CHICAGO (GenomeWeb) – The Broad Institute this week released GATK4, the much-anticipated version 4 update to the Genome Analysis Toolkit, following a two-year redesign.
"It involved a fairly extensive reengineering of the underlying framework," said Geraldine Van der Auwera, associate director for outreach and communication for the Broad's Data Sciences Platform.
"We pretty much wrote everything from scratch," added Eric Banks, senior director of the Data Sciences Platform.
The changes are meant to address three issues Broad scientists and the 55,000-user GATK community identified. They wanted the update to be fully open-source, to offer better performance, and to add new analytics capabilities.
"We've committed that all software produced by the Data Sciences Platform at the Broad would now be fully open-source," Banks said, a policy took effect in May 2017.
"In the past, we had focused just on the germline side and non-somatic small variants like SNPs and indels," Banks explained. "Now we have decided to expand and focus on two larger variant types, copy number variations and structural variations, in the somatic world and in RNA." GATK now also covers cancer and targeted genome sequencing assays, in addition to germline sequencing.
"Traditionally, you get one software package developed by a different group for each type of variant, but when you're doing your analysis, you care about all the variants together," Van der Auwera said.
"Being able to provide people with a toolkit that covers all of the use cases means they don't have to deal with a multiplicity of packages that need to be updated, that may not always be compatible in terms of the inputs and outputs," said Van der Auwera, a microbiologist by training. "Being able to provide kind of a one-stop shop for all your variant discovery needs is part of what we're trying to do with GATK4."
The Broad Data Sciences Platform team, working with a variety of academic and commercial partners, including some of the world's largest cloud hosts, has optimized the new GATK to run in multiple settings, including in the cloud, on consumer-grade PCs, and in high-performance computing environments.

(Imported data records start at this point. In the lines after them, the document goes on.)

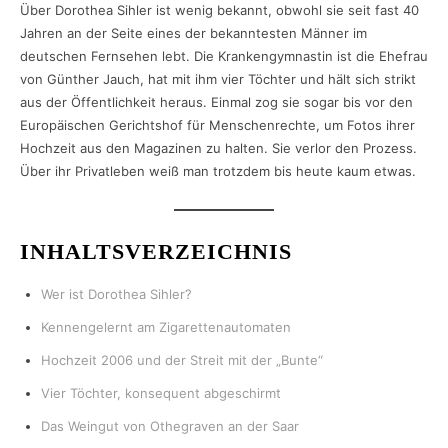
Über Dorothea Sihler ist wenig bekannt, obwohl sie seit fast 40
Jahren an der Seite eines der bekanntesten Männer im
deutschen Fernsehen lebt. Die Krankengymnastin ist die Ehefrau
von Günther Jauch, hat mit ihm vier Töchter und hält sich strikt
aus der Öffentlichkeit heraus. Einmal zog sie sogar bis vor den
Europäischen Gerichtshof für Menschenrechte, um Fotos ihrer
Hochzeit aus den Magazinen zu halten. Sie verlor den Prozess.
Über ihr Privatleben weiß man trotzdem bis heute kaum etwas.
INHALTSVERZEICHNIS
Wer ist Dorothea Sihler?
Kennengelernt am Zigarettenautomaten
Hochzeit 2006 und der Streit mit der „Bunte“
Vier Töchter, konsequent abgeschirmt
Das Weingut von Othegraven an der Saar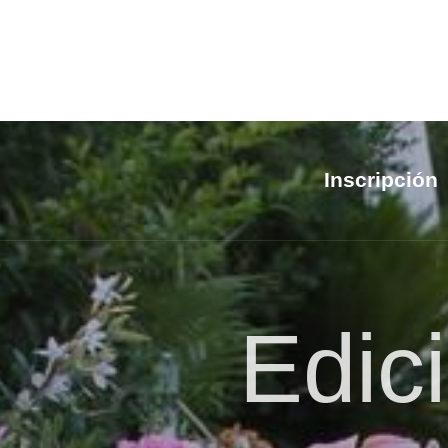
Inscripción
Edic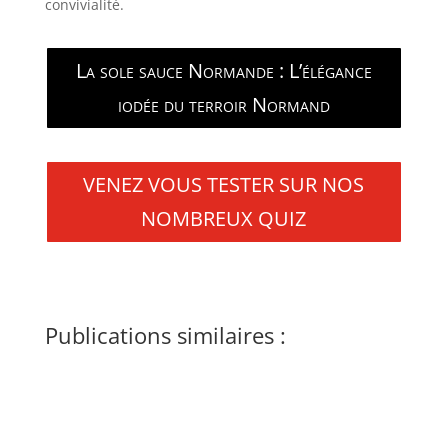
convivialité.
La sole sauce Normande : L’élégance
iodée du terroir Normand
VENEZ VOUS TESTER SUR NOS
NOMBREUX QUIZ
Publications similaires :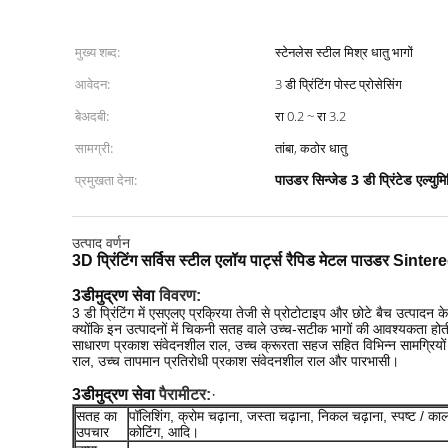
मुख्य शब्द:
स्टेनलेस स्टील मिश्र धातु भागों
आवेदन:
3 डी प्रिंटिंग पोस्ट प्रोसेसिंग
बेअदबी:
रा 0.2 ~ रा 3.2
सामग्री:
तांबा, कठोर धातु
पाउडर सिन्जेड 3 डी प्रिंटेड एल्युमि
प्रमुखता देना:
उत्पाद वर्णन
3D प्रिंटिंग सर्विस स्टील एलॉय पार्ट्स रैपिड मेटल पाउडर Sinter
3डी
मुद्रण सेवा
विवरण:
3 डी प्रिंटिंग में एसएलए प्रक्रिया तेजी से प्रोटोटाइप और छोटे बैच उत्पादन क
क्योंकि इन उत्पादनों में चिकनी सतह वाले उच्च-सटीक भागों की आवश्यकता होती
साधारण प्रकाश संवेदनशील राल, उच्च क्रूरता सहज सहित विभिन्न सामग्रियों 
राल, उच्च तापमान प्रतिरोधी प्रकाश संवेदनशील राल और पारभासी।
3डी
मुद्रण सेवा
पैरामीटर:
·
सतह का
पॉलिशिंग, क्रोम चढ़ाना, जस्ता चढ़ाना, निकल चढ़ाना, स्पष्ट / का
उपचार
कोटिंग, आदि।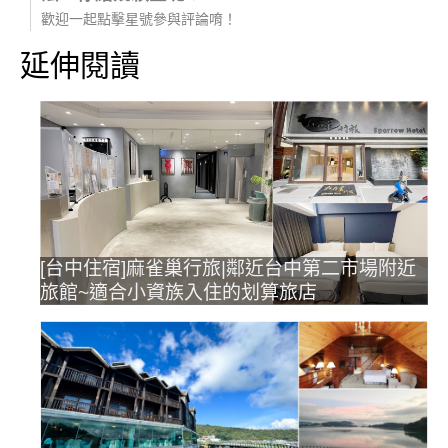
歡迎一起點擊星號參與評論唷！
延伸閱讀
[台中住宿]麻雀巢行旅|鄰近台中第二市場附近
旅館~適合小資族入住的划算旅店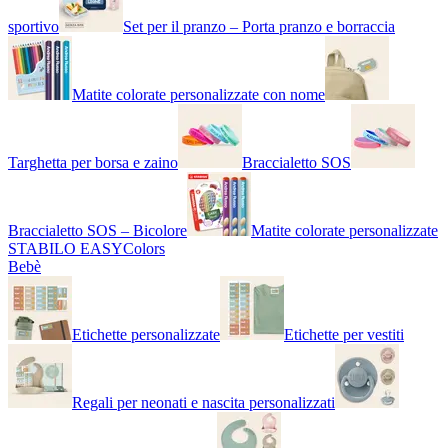
sportivo
Set per il pranzo – Porta pranzo e borraccia
Matite colorate personalizzate con nome
Targhetta per borsa e zaino
Braccialetto SOS
Braccialetto SOS – Bicolore
Matite colorate personalizzate
STABILO EASYColors
Bebè
Etichette personalizzate
Etichette per vestiti
Regali per neonati e nascita personalizzati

"We realize that genomics in general is going to the cloud. We worked really hard to make GATK4 run on a variety of different cloud infrastructures," said Broad Chief Data Officer Anthony Philippakis.
One of Broad's technology partners is Alibaba, the Chinese internet behemoth. During a Facebook Live webcast to introduce GATK4 on Tuesday, Alibaba cloud computing expert Heshan Lin said that his company is working with Intel and the Broad to establish a GATK community in China.

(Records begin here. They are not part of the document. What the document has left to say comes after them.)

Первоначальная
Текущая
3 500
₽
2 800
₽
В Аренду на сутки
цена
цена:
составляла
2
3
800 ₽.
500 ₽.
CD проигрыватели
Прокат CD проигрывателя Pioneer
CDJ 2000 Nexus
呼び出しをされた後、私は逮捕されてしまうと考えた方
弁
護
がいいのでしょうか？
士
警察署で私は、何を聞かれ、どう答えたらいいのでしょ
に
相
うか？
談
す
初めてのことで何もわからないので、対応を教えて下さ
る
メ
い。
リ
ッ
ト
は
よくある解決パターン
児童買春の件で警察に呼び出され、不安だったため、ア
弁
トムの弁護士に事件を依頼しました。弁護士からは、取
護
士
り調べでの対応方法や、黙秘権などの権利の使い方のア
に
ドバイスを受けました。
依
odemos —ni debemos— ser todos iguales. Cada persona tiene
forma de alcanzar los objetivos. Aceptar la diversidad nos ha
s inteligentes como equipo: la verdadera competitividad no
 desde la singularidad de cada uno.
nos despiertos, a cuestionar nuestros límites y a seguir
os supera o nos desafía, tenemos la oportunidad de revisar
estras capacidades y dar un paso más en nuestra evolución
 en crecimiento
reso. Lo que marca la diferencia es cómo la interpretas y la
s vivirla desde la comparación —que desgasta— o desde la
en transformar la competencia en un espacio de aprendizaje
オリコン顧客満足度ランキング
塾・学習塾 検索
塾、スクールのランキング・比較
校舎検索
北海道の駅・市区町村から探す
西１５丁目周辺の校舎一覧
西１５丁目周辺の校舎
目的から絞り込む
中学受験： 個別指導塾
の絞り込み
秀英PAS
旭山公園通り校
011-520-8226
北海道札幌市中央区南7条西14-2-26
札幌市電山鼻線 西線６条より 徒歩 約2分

"One of the things that we are trying very hard to do with GATK4 — and this goes back to the open source — [is that] we see GATK4 as truly a community-driven effort," Philippakis said. "It's a resource for the world. We want to see it contributed to and extended by a multiplicity of groups in both commercial and academic settings."
To this end, each GATK4 tool has two implementations, according to Banks: a Spark-based version to address the scalability issue, and the traditional non-Spark version. "This allows users to be flexible in how they run it," he said.

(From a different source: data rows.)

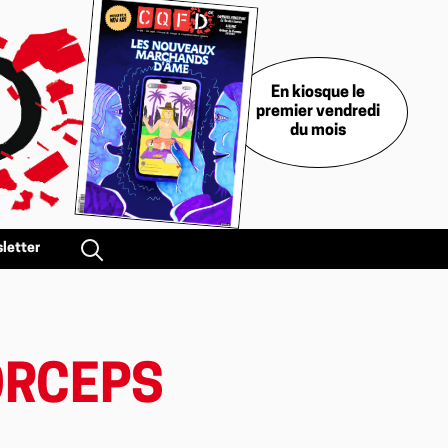
En kiosque le
premier vendredi
du mois
letter
ORCEPS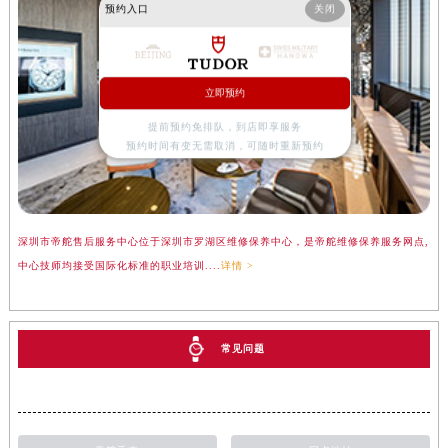
预约入口
关闭
立即预约
提前预约免排队，到店即享服务
预约时间有变无需取消，可随时重新预约
深圳市帝舵售后服务中心位于深圳市罗湖区维修保养中心，是帝舵维修保养服务网点,
中心技师均接受国际化标准的职业培训....
详情 >
常见问题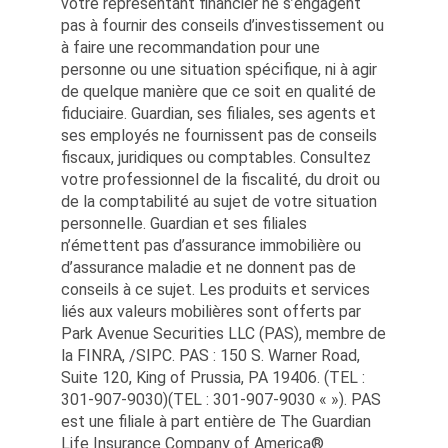
votre représentant financier ne s’engagent
pas à fournir des conseils d’investissement ou
à faire une recommandation pour une
personne ou une situation spécifique, ni à agir
de quelque manière que ce soit en qualité de
fiduciaire. Guardian, ses filiales, ses agents et
ses employés ne fournissent pas de conseils
fiscaux, juridiques ou comptables. Consultez
votre professionnel de la fiscalité, du droit ou
de la comptabilité au sujet de votre situation
personnelle. Guardian et ses filiales
n’émettent pas d’assurance immobilière ou
d’assurance maladie et ne donnent pas de
conseils à ce sujet. Les produits et services
liés aux valeurs mobilières sont offerts par
Park Avenue Securities LLC (PAS), membre de
la FINRA, /SIPC. PAS : 150 S. Warner Road,
Suite 120, King of Prussia, PA 19406. (TEL :
301-907-9030)(TEL : 301-907-9030 « »). PAS
est une filiale à part entière de The Guardian
Life Insurance Company of America®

"For an individual user, it comes with the burden of having to set up a Spark cluster, which not necessarily everyone wants to do, and that's why we wrote it to have two modes of operating, one that's Spark-based and one that isn't," Philippakis said.
"We're expanding the scope of possibilities here. We want to make sure that GATK4 runs great in a public cloud, but we want to stress that that didn't come at the expense of being able to run it in on-prem environments," explained Philippakis, a cardiologist and bioinformaticist.
In terms of performance, the Broad is claiming that GATK4 can conduct germline variant discovery for large cohorts as much as 15 times faster than the previous version, by virtue of a new data store that the Intel-Broad Center for Genomic Data Engineering developed to open up a longtime processing bottleneck.
"What was added there in GATK4 is the ability to scale much better to call large cohorts of genomes," Van der Auwera explained. "[This means] being able to include more samples in your analysis and have that done faster."
GATK4 also incorporates machine learning and neural networks.
"One of the things we're excited about with GATK4 is that there is a whole suite of new and cutting-edge tools, many of which leverage advanced machine-learning capabilities," Philippakis said. These include a copy-number caller and a deep learning-based variant caller in prototype form, he added, tools that the Broad will be releasing in the near future.
"When it comes to tools to enable precision medicine, we feel that GATK is very well-positioned to drive the next generation of scientific advances around human health and disease," Philippakis said.